◆ Task objective ◆
Copy exactly the stretch of data below from the line with "Das VIO POV1" through the line with "sehr gut bei", including both of those lines.

◆ The data ◆
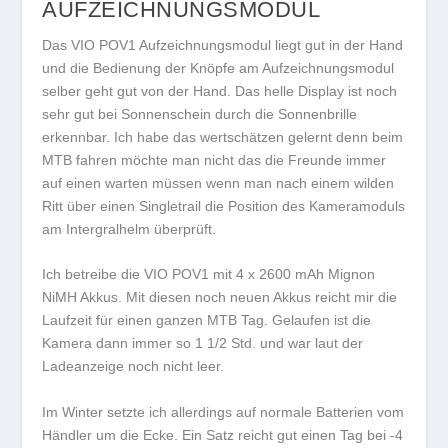
AUFZEICHNUNGSMODUL
Das VIO POV1 Aufzeichnungsmodul liegt gut in der Hand
und die Bedienung der Knöpfe am Aufzeichnungsmodul
selber geht gut von der Hand. Das helle Display ist noch
sehr gut bei Sonnenschein durch die Sonnenbrille
erkennbar. Ich habe das wertschätzen gelernt denn beim
MTB fahren möchte man nicht das die Freunde immer
auf einen warten müssen wenn man nach einem wilden
Ritt über einen Singletrail die Position des Kameramoduls
am Intergralhelm überprüft.
Ich betreibe die VIO POV1 mit 4 x 2600 mAh Mignon
NiMH Akkus. Mit diesen noch neuen Akkus reicht mir die
Laufzeit für einen ganzen MTB Tag. Gelaufen ist die
Kamera dann immer so 1 1/2 Std. und war laut der
Ladeanzeige noch nicht leer.
Im Winter setzte ich allerdings auf normale Batterien vom
Händler um die Ecke. Ein Satz reicht gut einen Tag bei -4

◆ Answer to this exercise ◆
Das VIO POV1 Aufzeichnungsmodul liegt gut in der Hand
und die Bedienung der Knöpfe am Aufzeichnungsmodul
selber geht gut von der Hand. Das helle Display ist noch
sehr gut bei Sonnenschein durch die Sonnenbrille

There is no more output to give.